- _ACTIVITY_: Write each line exactly as it stands, from the line containing "隱私權保護政策 (81, 1867)" through the end of the data.

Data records
....

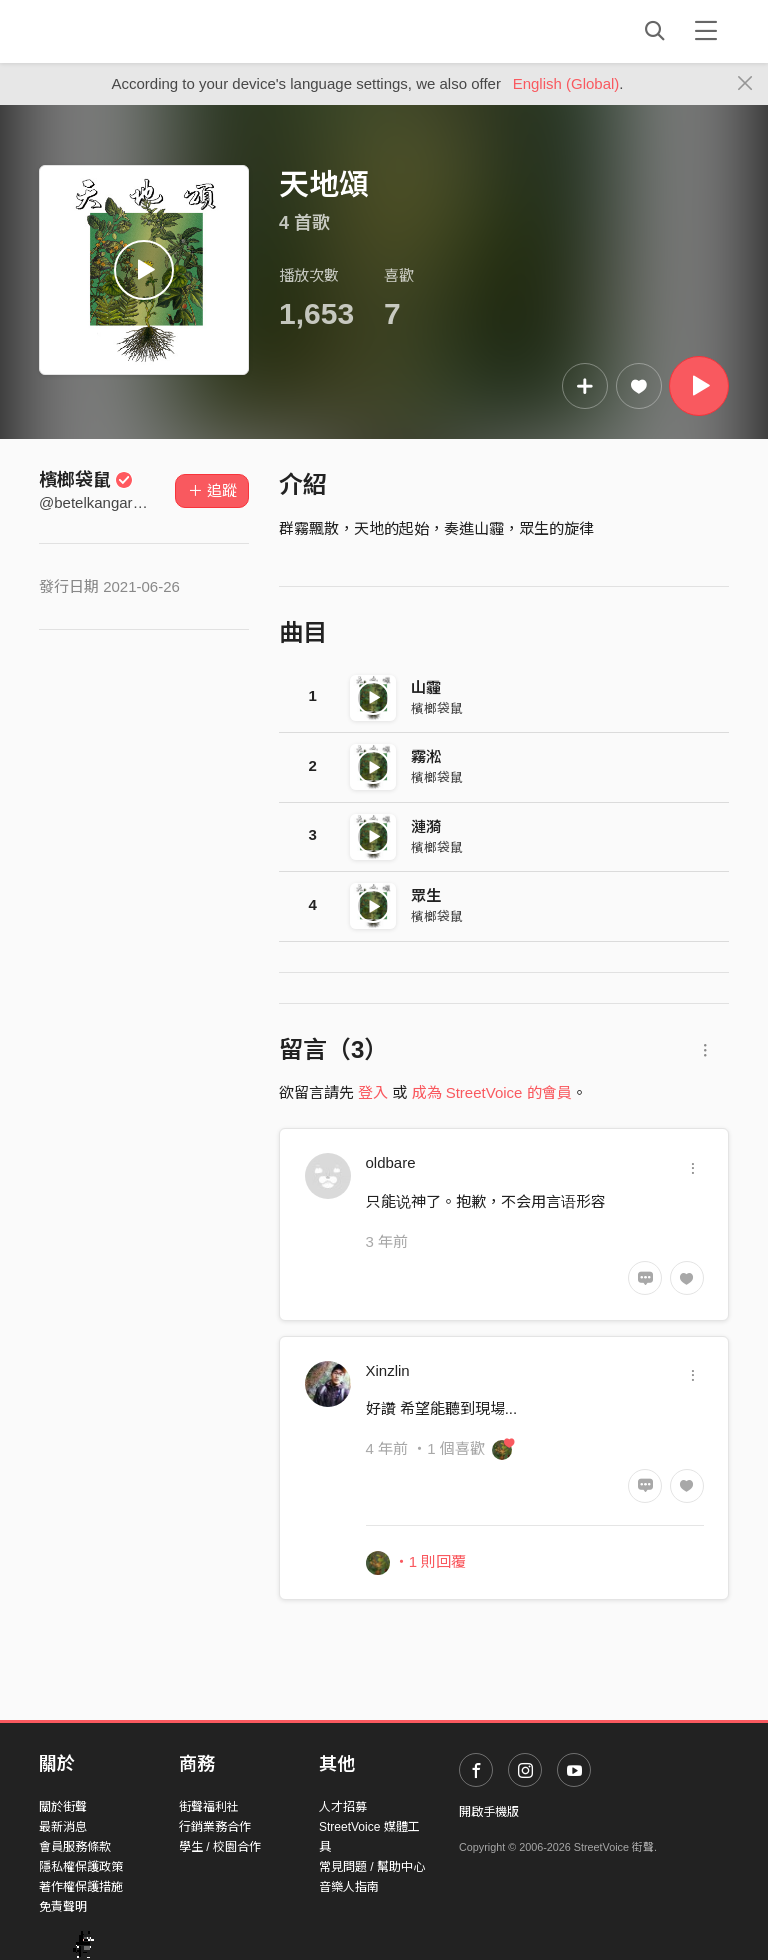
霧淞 (426, 756)
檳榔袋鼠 (86, 480)
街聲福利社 (209, 1807)
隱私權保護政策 (81, 1867)
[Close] (745, 84)
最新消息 (63, 1827)
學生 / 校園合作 (220, 1847)
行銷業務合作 (215, 1827)
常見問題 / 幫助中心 (372, 1867)
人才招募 (343, 1807)
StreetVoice (121, 31)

....

- _WRITTEN REPLY_:
隱私權保護政策 (81, 1867)
[Close] (745, 84)
最新消息 (63, 1827)
學生 / 校園合作 (220, 1847)
行銷業務合作 (215, 1827)
常見問題 / 幫助中心 (372, 1867)
人才招募 (343, 1807)
StreetVoice (121, 31)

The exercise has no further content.